I would disagree with this premise, deep work and the forbidden word "discipline" are problem solving skills that are learned and need constant training. They are just as important as any other specific skill needed for the subject. Thus, making some problem-solving skills indeed free flowing from subject to subject.

He frames this as negative in the next paragraph, but this sounds like the mechanism by which memory palaces work.

https://en.wikipedia.org/wiki/Method_of_loci

Well there is a problem with that but I will leave it to others to work out what the problem is. (Hint: How do you measure programming ability without, you know some sort of measurement. :)

This had me wondering on the power of building a "warm up" exercise when we're trying to solve a problem - can we brute force an optimal activation hot paths for better problem solving (obviously it would be highly individual - but presumably such a thing exists given this fact).

It seems you would need a routine per category of problem, but none the less there may be more value than we think in spending 5 minutes just asking/answering some probing questions around the domain in question, before trying to solve the problem.

Hope to use this in various other places to improve

But of course everything has to be taken with a grain of salt. For example, their recommendations at the end on how to access papers is not very good. Ever heard of Sci-Hub and VPNs? It is obvious why they cannot mention this in their paper, but it is also equally obvious then that if there was evidence linking race or gender with programming ability, they would not mention it, for pretty much the same reasons.
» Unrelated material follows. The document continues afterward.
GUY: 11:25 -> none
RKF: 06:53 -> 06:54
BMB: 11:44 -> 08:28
I also don't like their example of achieving a Nobel Prize as something that practically no one can attain. Yes, that's true, but that is because Nobel Prizes are artificially limited to a few people a year. I think many, many more people can achieve that level of expertise than just a few per year.
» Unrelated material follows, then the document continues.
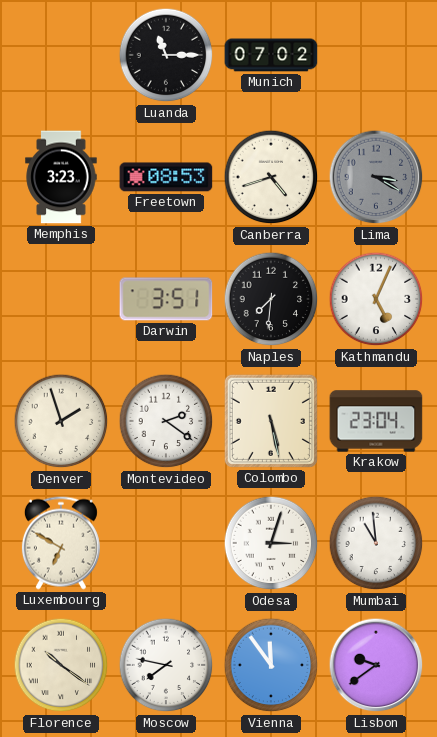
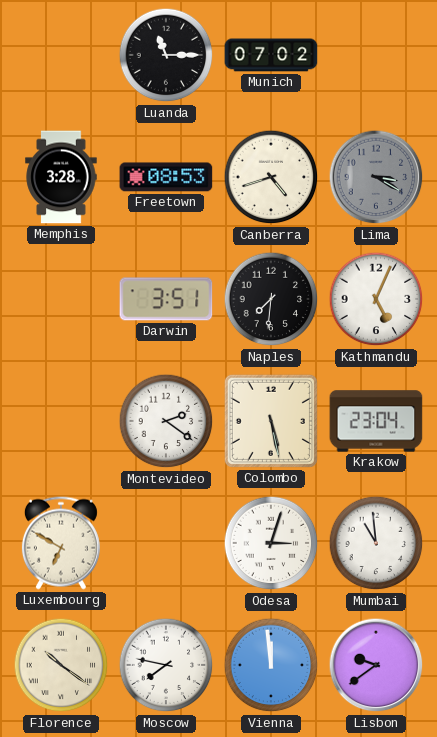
Memphis: 3:23 -> 3:28
Denver: 1:57 -> none
Vienna: 11:54 -> 11:59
If you really want to put your text in an image, can you pick a decent font and not make it blurry? Puzzling.

https://gist.github.com/androidfred/75629dfda63180b6f0a0eaa4...

no data, no research :P just anecdote and opinon

> Papers that cannot be replicated are cited 153 times more because their findings are interesting, according to a new UC San Diego study

> In psychology, only 39 percent of the 100 experiments successfully replicated.

Doesn't jibe with my experience.

I’m sorry, what? If I only vaguely understood physics and believed now that the earth is flat, that would neither count as knowledge in some intermediate state. Knowing is binary—you either know or you don’t, no matter how strongly believe what you think.